In the minister’s case, it’s vital and admirable that she’s taking important measures like instituting a national food policy. That, she says, will help ensure all Canadians have access to a sufficient amount of safe, nutritious, and culturally diverse food.
“Making the food system more transparent to consumers… will strengthen and build public confidence and instill pride in our Canadian agriculture and food sector,” she says.
It’s a measure that must happen daily. Food Day Canada serves as a reminder of that imperative.
Agriculture is under the gun. The forces of nature and politics are pushing farmers to the limit. This spring was a disastrous for crop farmers in Ontario – it was so wet they couldn’t get onto their fields to plant when they needed to. Many crops were planted late, and without a near-perfect, extended end to the growing season, they could be in more trouble.
Then there are the unanticipated trade wars with the US and sanctions farmers face from China.

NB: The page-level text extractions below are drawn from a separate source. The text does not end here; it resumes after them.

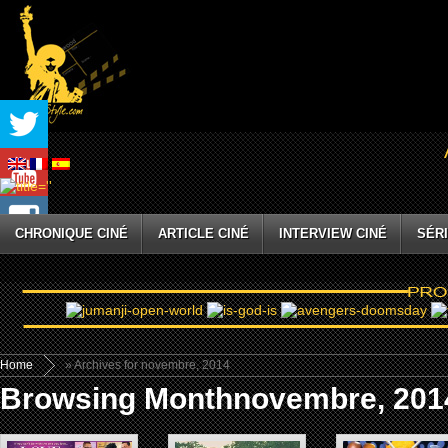
CHRONIQUE CINÉ
ARTICLE CINÉ
INTERVIEW CINÉ
SÉRI
Home
» Archives for novembre, 2014
Browsing Monthnovembre, 201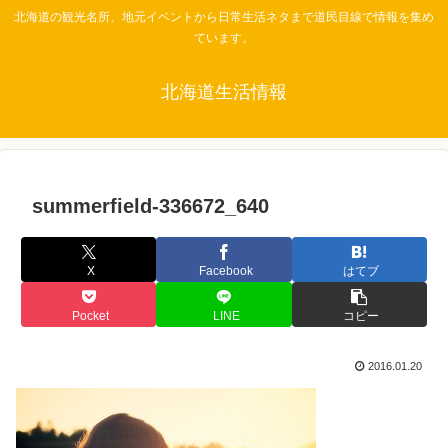
北海道の観光名所、地元イベントから日常生活ネタまで道民目線で情報を集め
ています。
北海道生活情報
summerfield-336672_640
X
Facebook
はてブ
Pocket
LINE
コピー
2016.01.20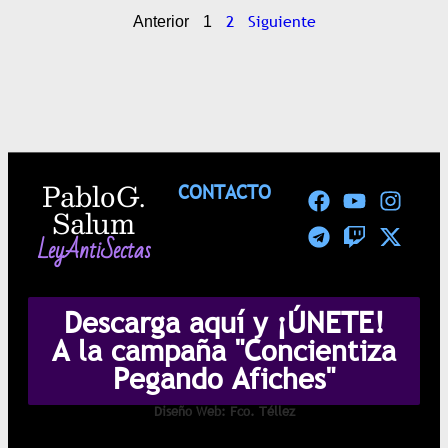
2
Siguiente
Anterior
1
Pablo G.
CONTACTO
Salum
LeyAntiSectas
Descarga aquí y ¡ÚNETE!
A la campaña "Concientiza
Pegando Afiches"
Diseño Web: Fco. Téllez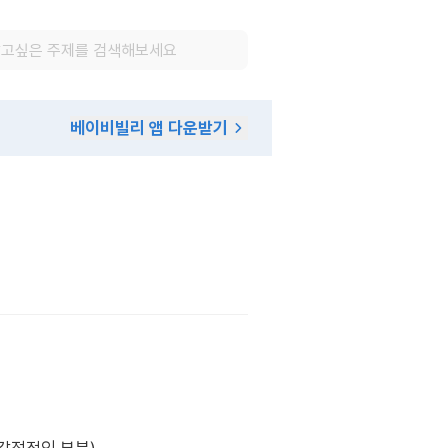
베이비빌리 앱 다운받기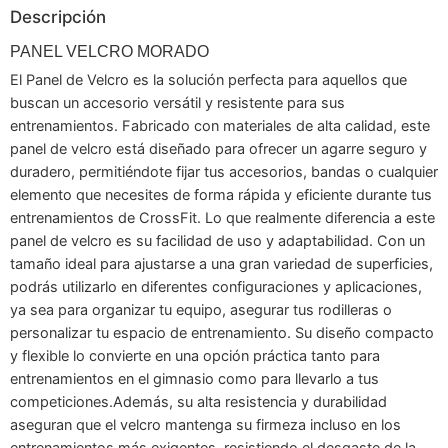
Descripción
PANEL VELCRO MORADO
El Panel de Velcro es la solución perfecta para aquellos que
buscan un accesorio versátil y resistente para sus
entrenamientos. Fabricado con materiales de alta calidad, este
panel de velcro está diseñado para ofrecer un agarre seguro y
duradero, permitiéndote fijar tus accesorios, bandas o cualquier
elemento que necesites de forma rápida y eficiente durante tus
entrenamientos de CrossFit. Lo que realmente diferencia a este
panel de velcro es su facilidad de uso y adaptabilidad. Con un
tamaño ideal para ajustarse a una gran variedad de superficies,
podrás utilizarlo en diferentes configuraciones y aplicaciones,
ya sea para organizar tu equipo, asegurar tus rodilleras o
personalizar tu espacio de entrenamiento. Su diseño compacto
y flexible lo convierte en una opción práctica tanto para
entrenamientos en el gimnasio como para llevarlo a tus
competiciones.Además, su alta resistencia y durabilidad
aseguran que el velcro mantenga su firmeza incluso en los
entrenamientos más exigentes, resistiendo el desgaste de la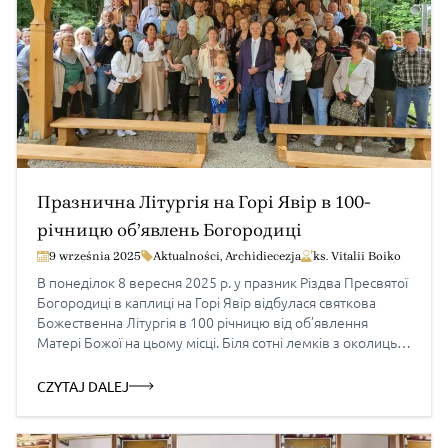
Празнична Літургія на Горі Явір в 100-
річницю об’явлень Богородиці
9 września 2025
Aktualności
,
Archidiecezja
ks. Vitalii Boiko
В понеділок 8 вересня 2025 р. у празник Різдва Пресвятої
Богородиці в каплиці на Горі Явір відбулася святкова
Божественна Літургія в 100 річницю від об’явлення
Матері Божої на цьому місці. Біля сотні лемків з околиць
разом зі своїми душпастирями з Краківсько-Горлицького
деканату прибули, щоб молитися в подяку за особливу
CZYTAJ DALEJ
ласку, яка триває вже 100 років. […]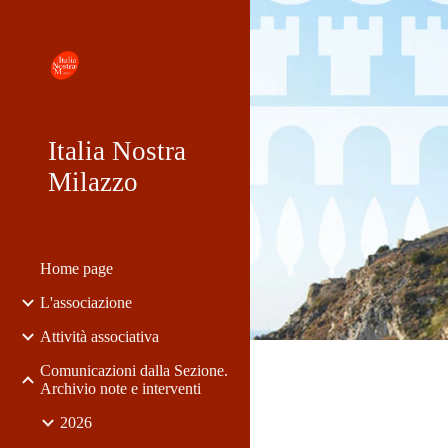
Sk
Italia Nostra
Milazzo
Home page
L'associazione
Attività associativa
Comunicazioni dalla Sezione.
Archivio note e interventi
2026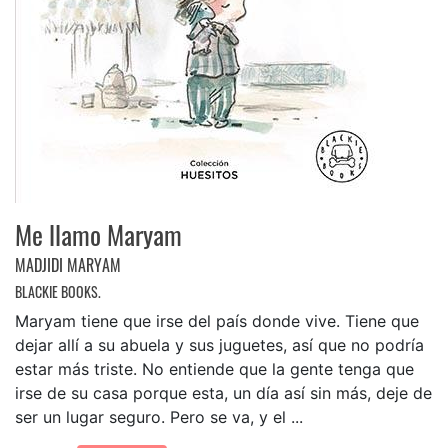
Me llamo Maryam
MADJIDI MARYAM
BLACKIE BOOKS.
Maryam tiene que irse del país donde vive. Tiene que
dejar allí a su abuela y sus juguetes, así que no podría
estar más triste. No entiende que la gente tenga que
irse de su casa porque esta, un día así sin más, deje de
ser un lugar seguro. Pero se va, y el ...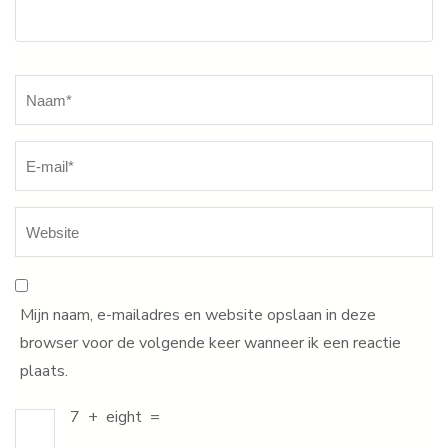
Naam
*
Mijn naam, e-mailadres en website opslaan in deze
browser voor de volgende keer wanneer ik een reactie
plaats.
7
+
eight
=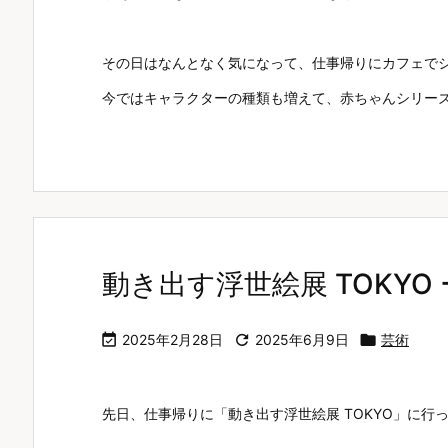
その日はなんとなく気になって、仕事帰りにカフェで
今ではキャラクターの種類も増えて、赤ちゃんシリー
動き出す浮世絵展 TOKYO

2025年2月28日

2025年6月9日

芸術
先日、仕事帰りに「動き出す浮世絵展 TOKYO」に行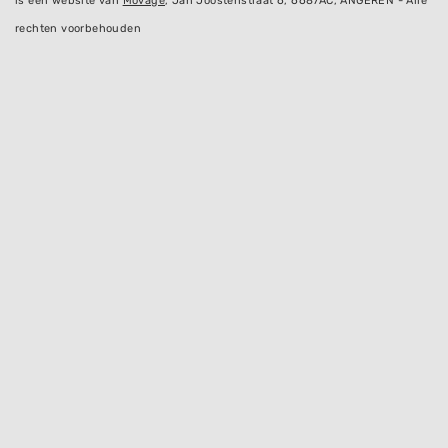
is een website van
Movage
, Jan Joostenstraat 6, 6687AC, ANGEREN - Alle
rechten voorbehouden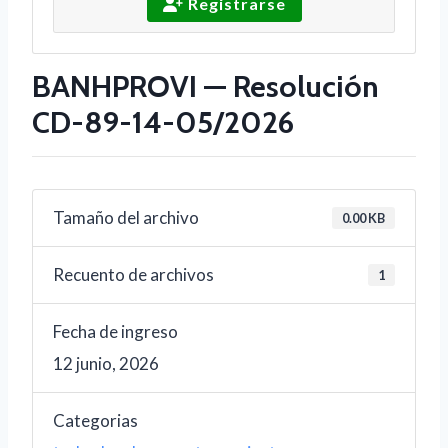
Registrarse
BANHPROVI — Resolución
CD-89-14-05/2026
Tamaño del archivo
0.00 KB
Recuento de archivos
1
Fecha de ingreso
12 junio, 2026
Categorias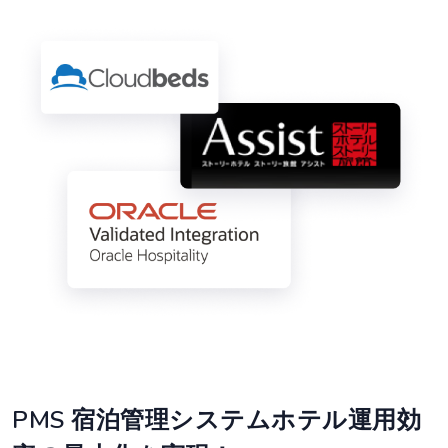
PMS 宿泊管理システムホテル運用効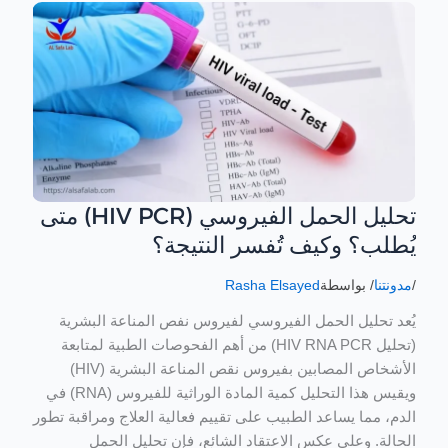
تحليل الحمل الفيروسي (HIV PCR) متى
تحليل
الحمل
يُطلب؟ وكيف تُفسر النتيجة؟
الفيروسي
(HIV
/
مدونتنا
/ بواسطة
Rasha Elsayed
PCR)
يُعد تحليل الحمل الفيروسي لفيروس نفص المناعة البشرية
متى
(تحليل HIV RNA PCR) من أهم الفحوصات الطبية لمتابعة
يُطلب؟
الأشخاص المصابين بفيروس نقص المناعة البشرية (HIV)
وكيف
ويقيس هذا التحليل كمية المادة الوراثية للفيروس (RNA) في
تُفسر
الدم، مما يساعد الطبيب على تقييم فعالية العلاج ومراقبة تطور
النتيجة؟
الحالة. وعلى عكس الاعتقاد الشائع، فإن تحليل الحمل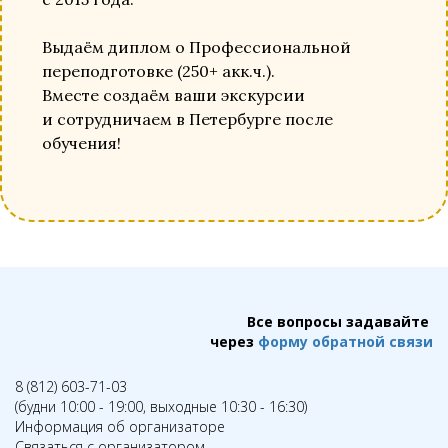
Выдаём диплом о Профессиональной
переподготовке (250+ акк.ч.).
Вместе создаём ваши экскурсии
и сотрудничаем в Петербурге после
обучения!
Все вопросы задавайте
через
форму обратной связи
8 (812) 603-71-03
(будни 10:00 - 19:00, выходные 10:30 - 16:30)
Информация об организаторе
Связаться с организатором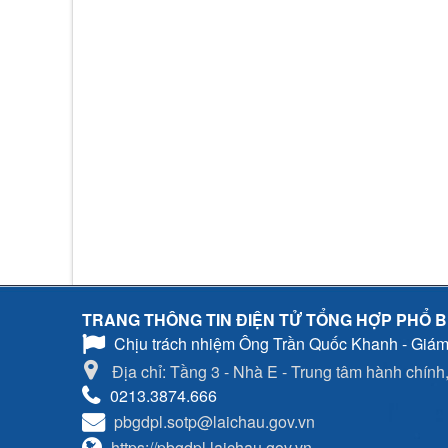
TRANG THÔNG TIN ĐIỆN TỬ TỔNG HỢP PHỔ B
Chịu trách nhiệm
Ông Trần Quốc Khanh - Giám
Địa chỉ: Tầng 3 - Nhà E - Trung tâm hành chính, 
0213.3874.666
pbgdpl.sotp@laichau.gov.vn
https://pbgdpl.laichau.gov.vn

They both are among our most treasured export destinations, but our relationship with them has deteriorated since Donald Trump became president – and ironically, since we followed international law and helped our American neighbours by arresting Chinese business executive Meng Wanzhou, who was wanted in the US.
For their part, pork producers are likewise facing trade challenges with China, as well as continual pressure from activists back home who bestow their version of the truth on confused consumers. And even those on the fence of all this wonder about agricultural science and technology, with questions like whether we have enough bees to pollinate crops and if modern farming is getting in nature’s way.
So thank goodness for Food Day Canada and its role in reminding the country about agriculture’s many contributions – and challenges it faces – every day. And thanks to Stewart and the event’s organizers for their commitment to Canada’s most important and perhaps least understood sector, agriculture.